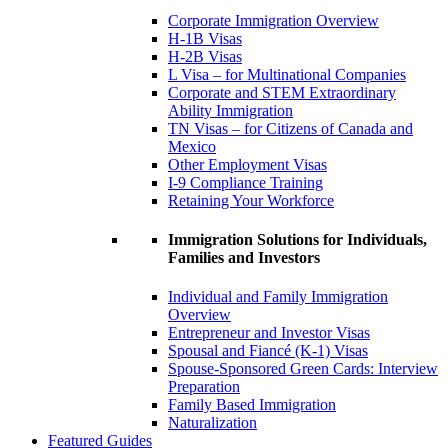
Corporate Immigration Overview
H-1B Visas
H-2B Visas
L Visa – for Multinational Companies
Corporate and STEM Extraordinary
Ability Immigration
TN Visas – for Citizens of Canada and
Mexico
Other Employment Visas
I-9 Compliance Training
Retaining Your Workforce
Immigration Solutions for Individuals,
Families and Investors
Individual and Family Immigration
Overview
Entrepreneur and Investor Visas
Spousal and Fiancé (K-1) Visas
Spouse-Sponsored Green Cards: Interview
Preparation
Family Based Immigration
Naturalization
Featured Guides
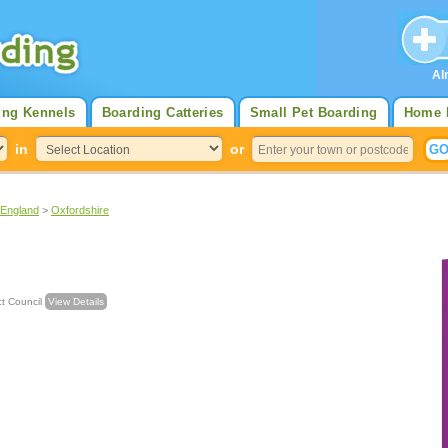
Al
ing Kennels
Boarding Catteries
Small Pet Boarding
Home 
in
or
 England
>
Oxfordshire
strict Council
View Details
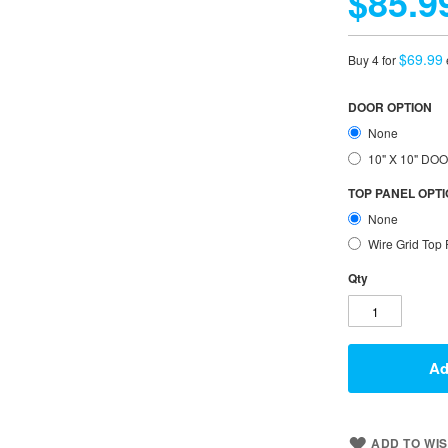
$85.9
$69.99
Buy 4 for
DOOR OPTION
None
10" X 10" D
TOP PANEL OPT
None
Wire Grid Top
Qty
Ad
ADD TO WIS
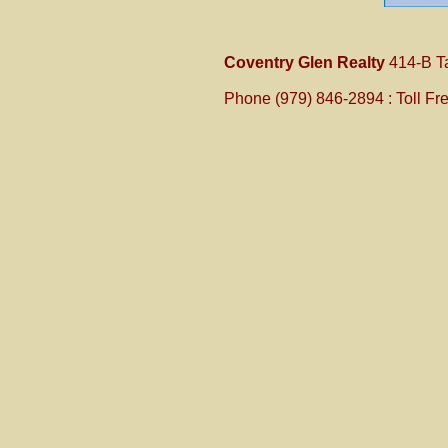
Coventry Glen Realty
414-B T
Phone (979) 846-2894 :
Toll Fr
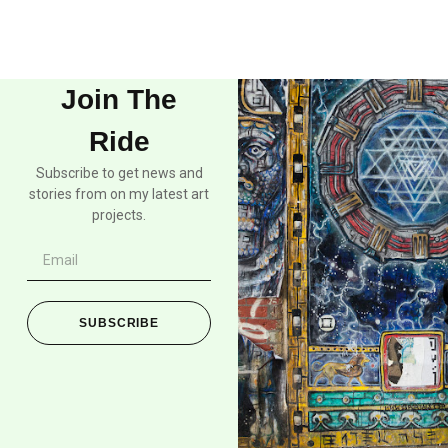
Join The
Ride
Subscribe to get news and
stories from on my latest art
projects.
SUBSCRIBE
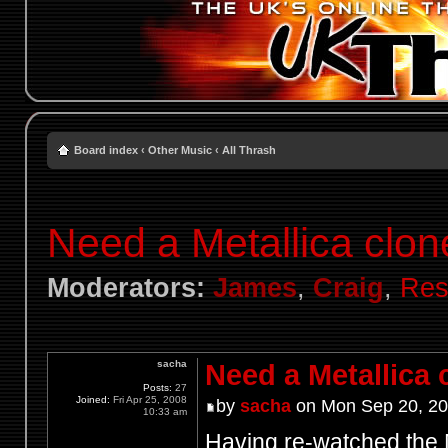
Board index
‹
Other Music
‹
All Thrash
Need a Metallica clon
Moderators:
James
,
Craig
,
Res
sacha
Need a Metallica 
Posts:
27
Joined:
Fri Apr 25, 2008
by
sacha
on Mon Sep 20, 20
10:33 am
Having re-watched the M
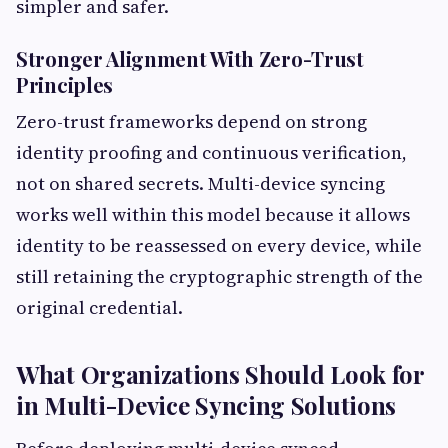
simpler and safer.
Stronger Alignment With Zero-Trust
Principles
Zero-trust frameworks depend on strong
identity proofing and continuous verification,
not on shared secrets. Multi-device syncing
works well within this model because it allows
identity to be reassessed on every device, while
still retaining the cryptographic strength of the
original credential.
What Organizations Should Look for
in Multi-Device Syncing Solutions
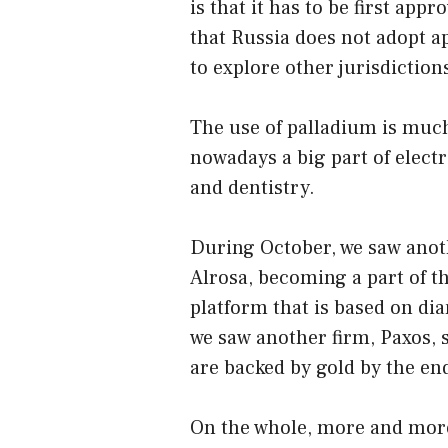
is that it has to be first appr
that Russia does not adopt a
to explore other jurisdiction
The use of palladium is much
nowadays a big part of electr
and dentistry.
During October, we saw ano
Alrosa, becoming a part of th
platform that is based on di
we saw another firm, Paxos, s
are backed by gold by the end
On the whole, more and more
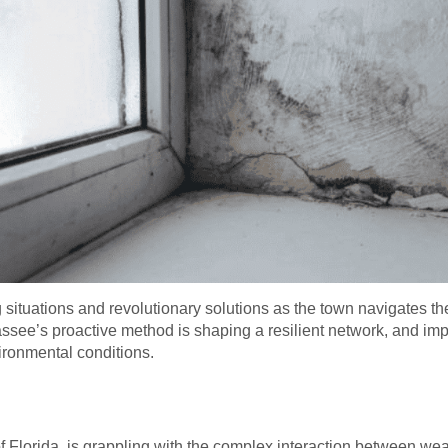
situations and revolutionary solutions as the town navigates th
ssee’s proactive method is shaping a resilient network, and im
ironmental conditions.
of Florida, is grappling with the complex interaction between we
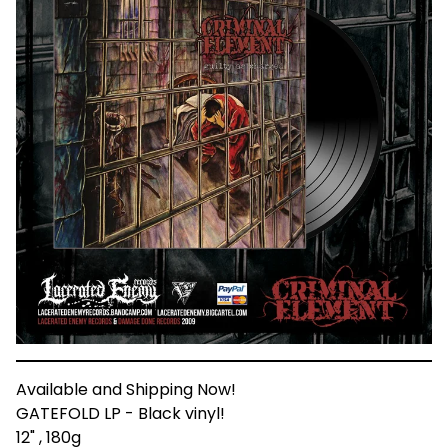
Available and Shipping Now!
GATEFOLD LP - Black vinyl!
12" , 180g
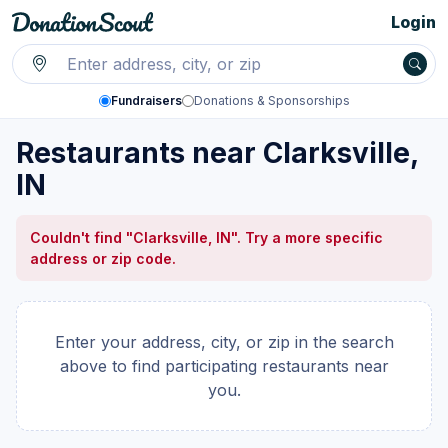
Login
Fundraisers
Donations & Sponsorships
Restaurants near Clarksville,
IN
Couldn't find "Clarksville, IN". Try a more specific
address or zip code.
Enter your address, city, or zip in the search
above to find participating restaurants near
you.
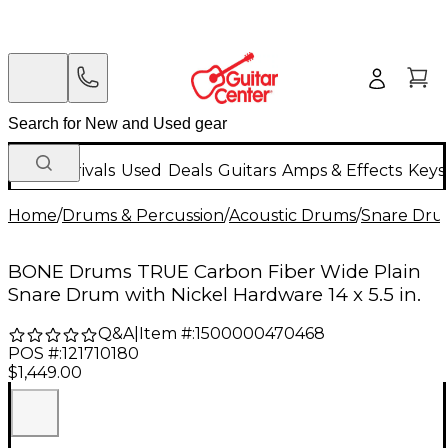
New Arrivals
Used
Deals
Guitars
Amps & Effects
Keys
Home
/
Drums & Percussion
/
Acoustic Drums
/
Snare Dru
BONE Drums TRUE Carbon Fiber Wide Plain
Snare Drum with Nickel Hardware 14 x 5.5 in.
Q&A
|
Item #:
1500000470468
POS #:
121710180
$1,449.00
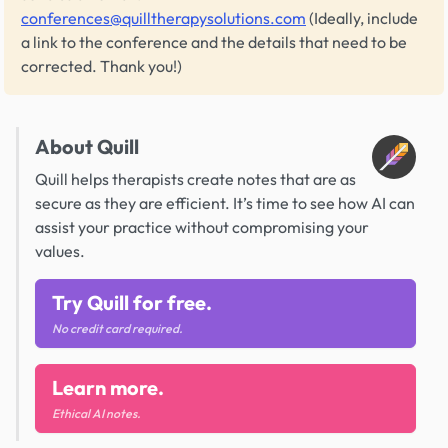
conferences@quilltherapysolutions.com
(Ideally, include
a link to the conference and the details that need to be
corrected. Thank you!)
About Quill
Quill helps therapists create notes that are as
secure as they are efficient. It’s time to see how AI can
assist your practice without compromising your
values.
Try Quill for free.
No credit card required.
Learn more.
Ethical AI notes.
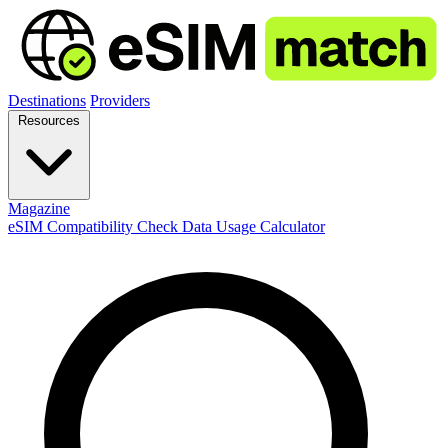
Destinations
Providers
Resources
Magazine
eSIM Compatibility Check
Data Usage Calculator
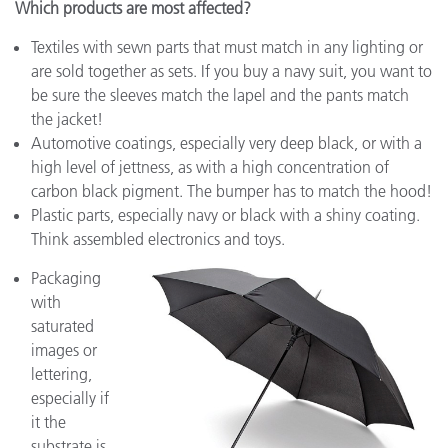
Which products are most affected?
Textiles with sewn parts that must match in any lighting or
are sold together as sets. If you buy a navy suit, you want to
be sure the sleeves match the lapel and the pants match
the jacket!
Automotive coatings, especially very deep black, or with a
high level of jettness, as with a high concentration of
carbon black pigment. The bumper has to match the hood!
Plastic parts, especially navy or black with a shiny coating.
Think assembled electronics and toys.
Packaging
with
saturated
images or
lettering,
especially if
it the
substrate is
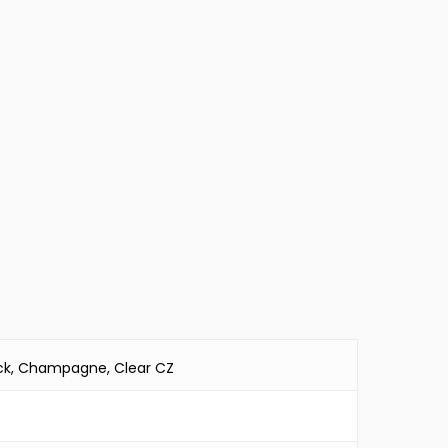
lack, Champagne, Clear CZ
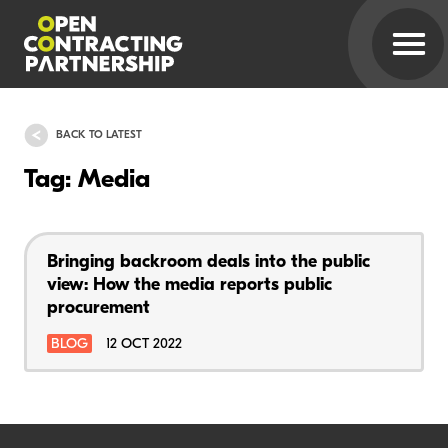
BACK TO LATEST
Tag: Media
Bringing backroom deals into the public
view: How the media reports public
procurement
BLOG
12 OCT 2022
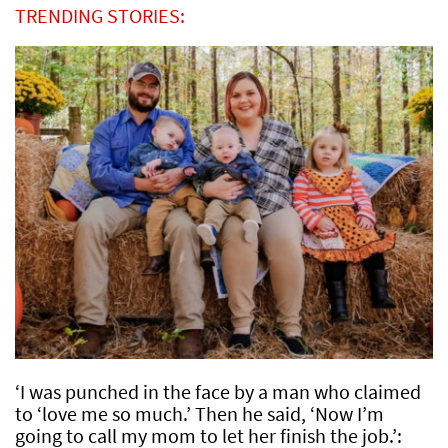
TRENDING STORIES:
‘I was punched in the face by a man who claimed
to ‘love me so much.’ Then he said, ‘Now I’m
going to call my mom to let her finish the job.’:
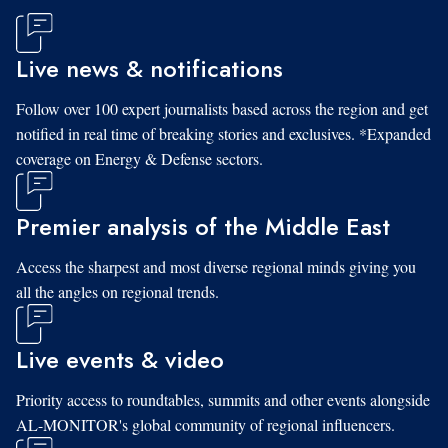
Live news & notifications
Follow over 100 expert journalists based across the region and get
notified in real time of breaking stories and exclusives. *Expanded
coverage on Energy & Defense sectors.
Premier analysis of the Middle East
Access the sharpest and most diverse regional minds giving you
all the angles on regional trends.
Live events & video
Priority access to roundtables, summits and other events alongside
AL-MONITOR's global community of regional influencers.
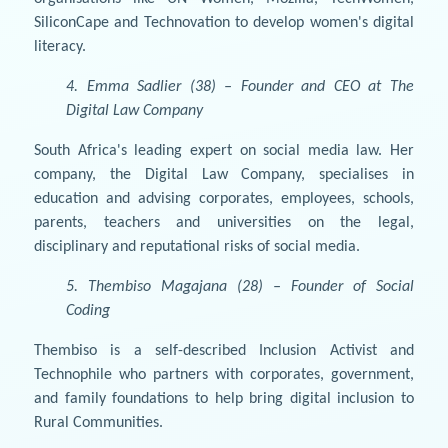
SiliconCape and Technovation to develop women's digital
literacy.
4. Emma Sadlier (38) – Founder and CEO at The
Digital Law Company
South Africa's leading expert on social media law. Her
company, the Digital Law Company, specialises in
education and advising corporates, employees, schools,
parents, teachers and universities on the legal,
disciplinary and reputational risks of social media.
5. Thembiso Magajana (28) – Founder of Social
Coding
Thembiso is a self-described Inclusion Activist and
Technophile who partners with corporates, government,
and family foundations to help bring digital inclusion to
Rural Communities.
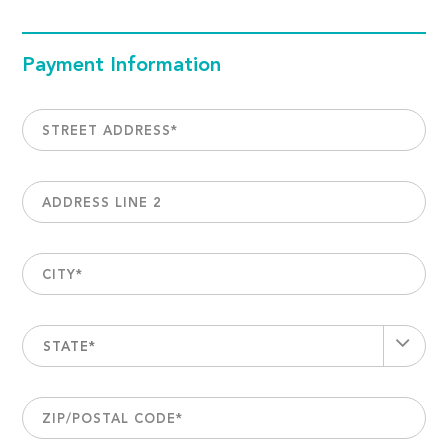
Payment Information
STREET ADDRESS
*
ADDRESS LINE 2
CITY
*
STATE*
ZIP/POSTAL CODE
*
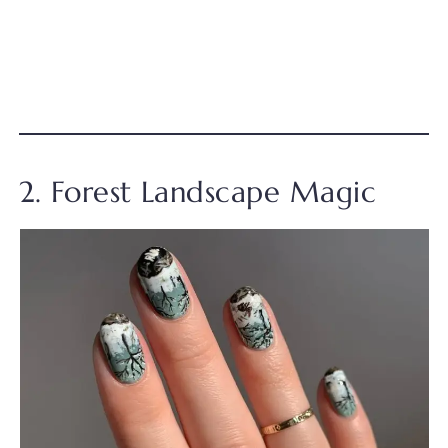
2. Forest Landscape Magic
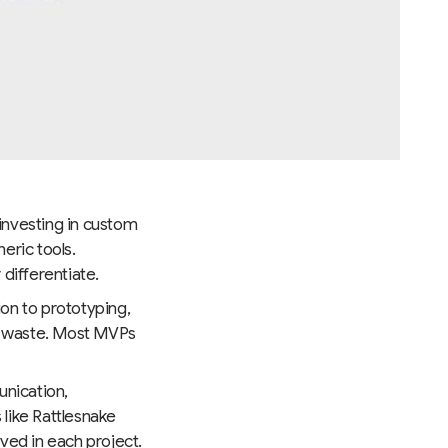
 investing in custom
eric tools.
 differentiate.
ion to prototyping,
es waste. Most MVPs
unication,
 like Rattlesnake
ved in each project.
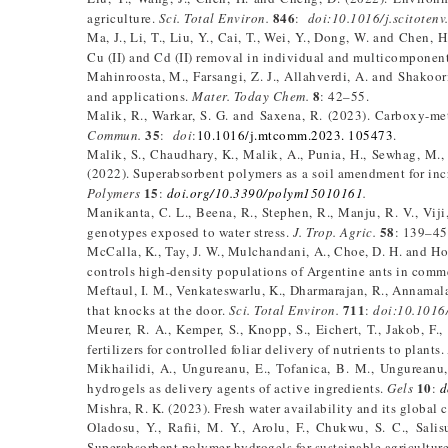
846
agriculture.
Sci. Total Environ.
:
doi:10.1016/j.scitoten
Ma, J., Li, T., Liu, Y., Cai, T., Wei, Y., Dong, W. and Chen, 
Cu (II) and Cd (II) removal in individual and multicomponen
Mahinroosta, M., Farsangi, Z. J., Allahverdi, A. and Shakoori
8
and applications.
Mater. Today Chem.
: 42–55.
Malik, R., Warkar, S. G. and Saxena, R. (2023). Carboxy-m
35
Commun.
:
doi
:
10.1016/j.mtcomm.2023. 105473
.
Malik, S., Chaudhary, K., Malik, A., Punia, H., Sewhag, M.,
(2022). Superabsorbent polymers as a soil amendment for incr
15
Polymers
:
doi.org/10.3390/polym15010161
.
Manikanta, C. L., Beena, R., Stephen, R., Manju, R. V., Viji
58
genotypes exposed to water stress.
J. Trop. Agric.
: 139–45
McCalla, K., Tay, J. W., Mulchandani, A., Choe, D. H. and Ho
controls high-density populations of Argentine ants in comme
Meftaul, I. M., Venkateswarlu, K., Dharmarajan, R., Annamala
711
that knocks at the door.
Sci. Total Environ.
:
doi:10.1016/
Meurer, R. A., Kemper, S., Knopp, S., Eichert, T., Jakob, F
fertilizers for controlled foliar delivery of nutrients to plants.
Mikhailidi, A., Ungureanu, E., Tofanica, B. M., Ungureanu, 
10
hydrogels as delivery agents of active ingredients.
Gels
:
d
Mishra, R. K. (2023). Fresh water availability and its global 
Oladosu, Y., Rafii, M. Y., Arolu, F., Chukwu, S. C., Sali
Superabsorbent polymer hydrogels for sustainable agricultur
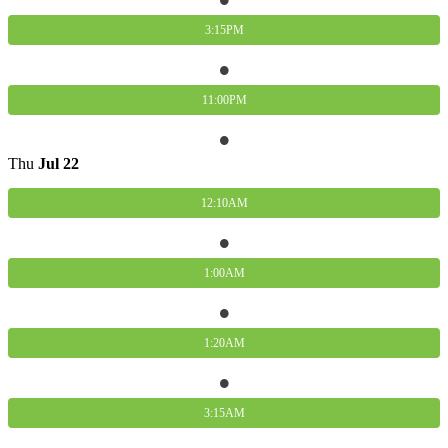
3:15PM
11:00PM
Thu
Jul
22
12:10AM
1:00AM
1:20AM
3:15AM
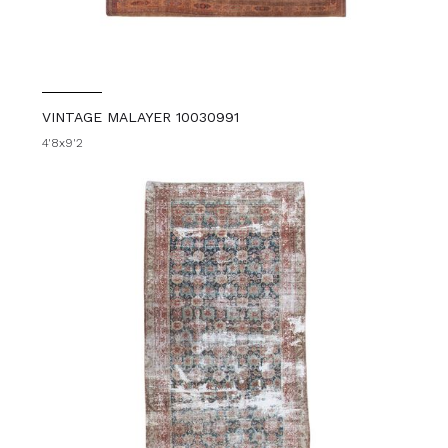
VINTAGE MALAYER 10030991
4'8x9'2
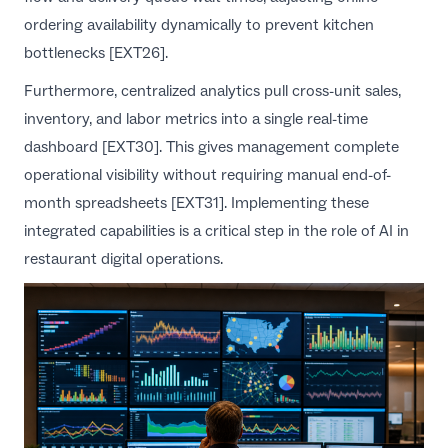
ordering availability dynamically to prevent kitchen
bottlenecks [EXT26].
Furthermore, centralized analytics pull cross-unit sales,
inventory, and labor metrics into a single real-time
dashboard [EXT30]. This gives management complete
operational visibility without requiring manual end-of-
month spreadsheets [EXT31]. Implementing these
integrated capabilities is a critical step in the
role of AI in
restaurant digital operations
.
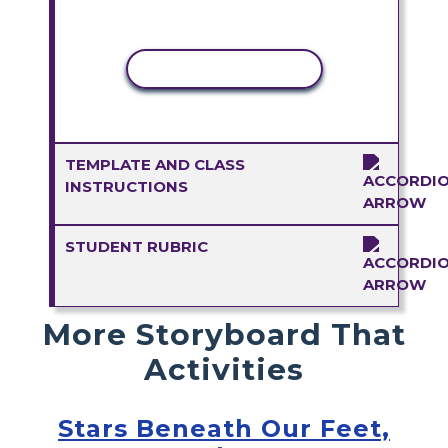
COPY ACTIVITY
TEMPLATE AND CLASS
INSTRUCTIONS
STUDENT RUBRIC
More Storyboard That
Activities
Stars Beneath Our Feet,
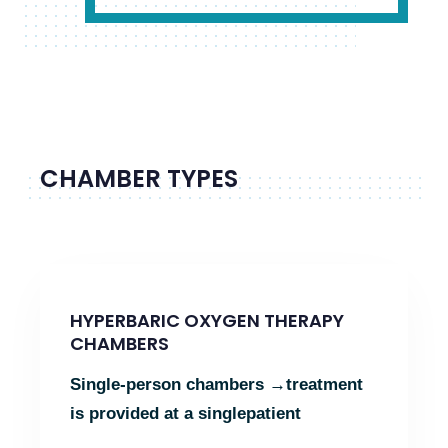
CHAMBER TYPES
HYPERBARIC OXYGEN THERAPY
CHAMBERS
Single-person chambers →
treatment
is provided at a single
patient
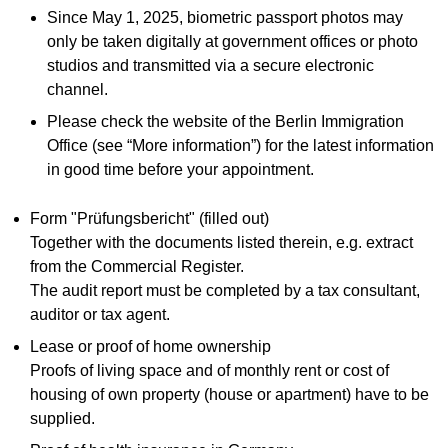
Since May 1, 2025, biometric passport photos may
only be taken digitally at government offices or photo
studios and transmitted via a secure electronic
channel.
Please check the website of the Berlin Immigration
Office (see “More information”) for the latest information
in good time before your appointment.
Form "Prüfungsbericht" (filled out)
Together with the documents listed therein, e.g. extract
from the Commercial Register.
The audit report must be completed by a tax consultant,
auditor or tax agent.
Lease or proof of home ownership
Proofs of living space and of monthly rent or cost of
housing of own property (house or apartment) have to be
supplied.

#### WHAT THIS TASK INVOLVES:
Please work out how many lines of the records contain "from" and give only that number.

#### SOLUTION TO THE PROBLEM:
2